O protagonismo do Brasil no sistema internacional tem se consolidado ao longo das últimas décadas, destacando-se pela busca de um papel mais ativo e influente em diversas esferas globais. Como uma das maiores economias emergentes, membro do BRICS e do G20, o Estado brasileiro tem promovido uma agenda de desenvolvimento sustentável, inclusão social e cooperação multilateral. A atuação brasileira é marcada pela defesa de reformas nas instituições internacionais, visando torná-las mais representativas e democráticas, refletindo a nova configuração do poder global.

A importância dessa liderança é multifacetada. Primeiramente, ao advogar por transformações em organismos como o Conselho de Segurança da ONU e o Fundo Monetário Internacional, o Brasil busca um sistema internacional mais justo e equilibrado, que contemple as realidades e as necessidades dos países em desenvolvimento. Essa postura pode contribuir para uma governança global mais equitativa e eficiente, onde as decisões refletem uma maior diversidade de vozes e interesses.

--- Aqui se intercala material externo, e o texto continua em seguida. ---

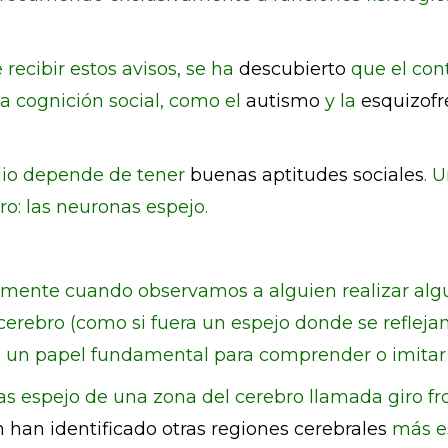
recibir estos avisos, se ha
descubierto
que el con
la cognición social, como el
autismo
y la
esquizofr
agio depende de tener
buenas aptitudes sociales
. 
o: las neuronas espejo.
mente cuando observamos a alguien realizar algu
erebro (como si fuera un espejo donde se refleja
un papel fundamental para comprender o imitar l
as espejo de una zona del cerebro llamada giro fron
 han identificado otras regiones cerebrales
más es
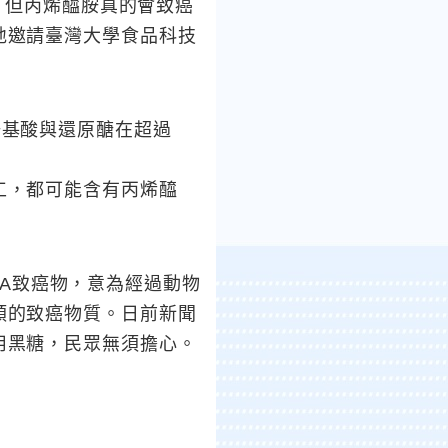
但丙烯醯胺真的會致癌
地邀請臺灣大學食品科技
胺基酸與還原醣在超過
工，都可能含有丙烯醯
A致癌物，意為經過動物
類的致癌物質。日前新聞
用黑糖，民眾無須擔心。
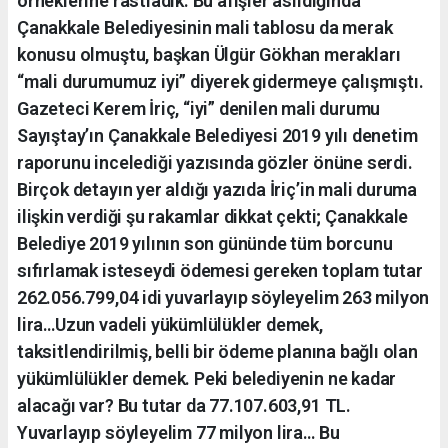
örneklerine rastladık. Bu afişler asıldığında
Çanakkale Belediyesinin mali tablosu da merak
konusu olmuştu, başkan Ülgür Gökhan merakları
“mali durumumuz iyi” diyerek gidermeye çalışmıştı.
Gazeteci Kerem İriç, “iyi” denilen mali durumu
Sayıştay’ın Çanakkale Belediyesi 2019 yılı denetim
raporunu incelediği yazısında gözler önüne serdi.
Birçok detayın yer aldığı yazıda İriç’in mali duruma
ilişkin verdiği şu rakamlar dikkat çekti; Çanakkale
Belediye 2019 yılının son gününde tüm borcunu
sıfırlamak isteseydi ödemesi gereken toplam tutar
262.056.799,04 idi yuvarlayıp söyleyelim 263 milyon
lira…Uzun vadeli yükümlülükler demek,
taksitlendirilmiş, belli bir ödeme planına bağlı olan
yükümlülükler demek. Peki belediyenin ne kadar
alacağı var? Bu tutar da 77.107.603,91 TL.
Yuvarlayıp söyleyelim 77 milyon lira… Bu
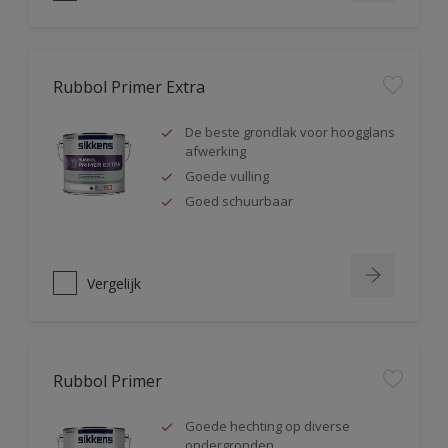
Rubbol Primer Extra
De beste grondlak voor hoogglans
afwerking
Goede vulling
Goed schuurbaar
Vergelijk
Rubbol Primer
Goede hechting op diverse
ondergronden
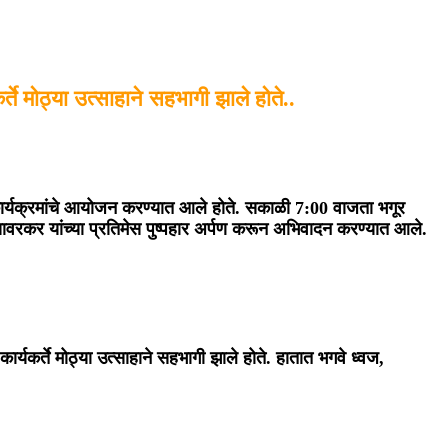
े मोठ्या उत्साहाने सहभागी झाले होते..
ध कार्यक्रमांचे आयोजन करण्यात आले होते. सकाळी 7:00 वाजता भगूर
.सावरकर यांच्या प्रतिमेस पुष्पहार अर्पण करून अभिवादन करण्यात आले.
र्यकर्ते मोठ्या उत्साहाने सहभागी झाले होते. हातात भगवे ध्वज,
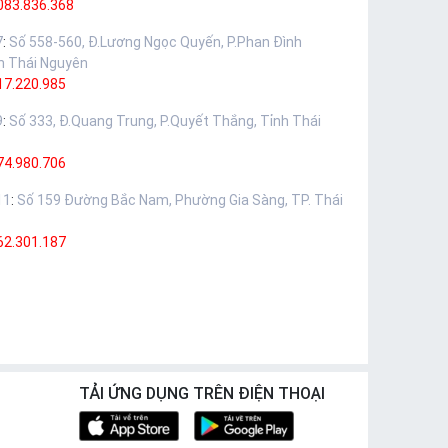
083.836.368
7
:
Số 558-560, Đ.Lương Ngọc Quyến, P.Phan Đình
h Thái Nguyên
17.220.985
9
:
Số 333, Đ.Quang Trung, P.Quyết Thắng, Tỉnh Thái
74.980.706
11
:
Số 159 Đường Bắc Nam, Phường Gia Sàng, TP. Thái
62.301.187
TẢI ỨNG DỤNG TRÊN ĐIỆN THOẠI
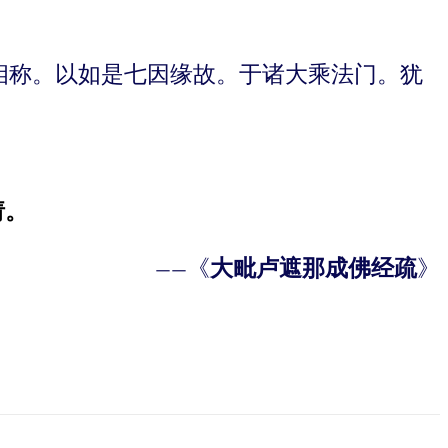
相称。以如是七因缘故。于诸大乘法门。犹
请。
——《
大毗卢遮那成佛经疏
》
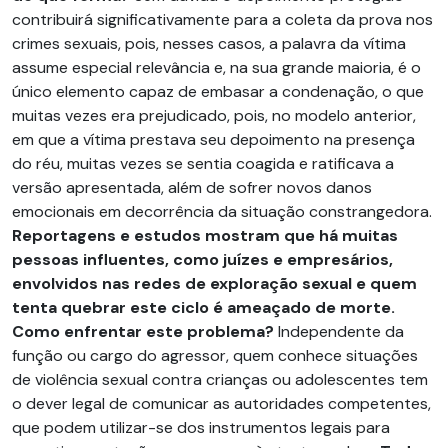
contribuirá significativamente para a coleta da prova nos
crimes sexuais, pois, nesses casos, a palavra da vítima
assume especial relevância e, na sua grande maioria, é o
único elemento capaz de embasar a condenação, o que
muitas vezes era prejudicado, pois, no modelo anterior,
em que a vítima prestava seu depoimento na presença
do réu, muitas vezes se sentia coagida e ratificava a
versão apresentada, além de sofrer novos danos
emocionais em decorrência da situação constrangedora.
Reportagens e estudos mostram que há muitas
pessoas influentes, como juízes e empresários,
envolvidos nas redes de exploração sexual e quem
tenta quebrar este ciclo é ameaçado de morte.
Como enfrentar este problema?
Independente da
função ou cargo do agressor, quem conhece situações
de violência sexual contra crianças ou adolescentes tem
o dever legal de comunicar as autoridades competentes,
que podem utilizar-se dos instrumentos legais para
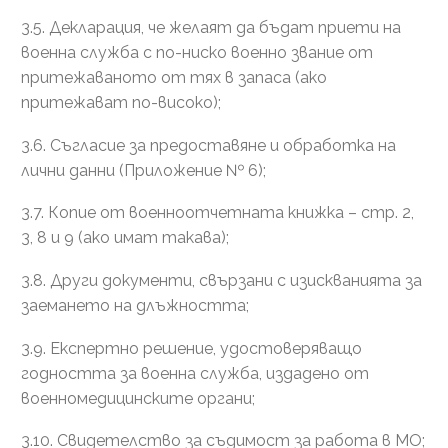
3.5. Декларация, че желаят да бъдат приети на
военна служба с по-ниско военно звание от
притежаваното от тях в запаса (ако
притежават по-високо);
3.6. Съгласие за предоставяне и обработка на
лични данни (Приложение № 6);
3.7. Копие от военноотчетната книжка – стр. 2,
3, 8 и 9 (ако имат такава);
3.8. Други документи, свързани с изискванията за
заемането на длъжността;
3.9. Експертно решение, удостоверяващо
годността за военна служба, издадено от
военномедицинските органи;
3.10. Свидетелство за съдимост за работа в МО;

Assim, a liderança do Brasil não só reafirma sua posição de destaque no cenário internacional, mas também se revela essencial para a transformação e modernização das instituições internacionais, fomentado um sistema global mais inclusivo e representativo. Esse movimento pode resultar em uma maior democratização das relações internacionais, com benefícios amplos e duradouros para a paz, a segurança e o bem-estar global.

Referências

Agência Brasil. Reforma em organizações internacionais é destaque em 2º dia de G20. Disponível em: Reforma em organizações internacionais é destaque em 2º dia de G20 | Agência Brasil (ebc.com.br). Acesso em: 15 mai. 2024.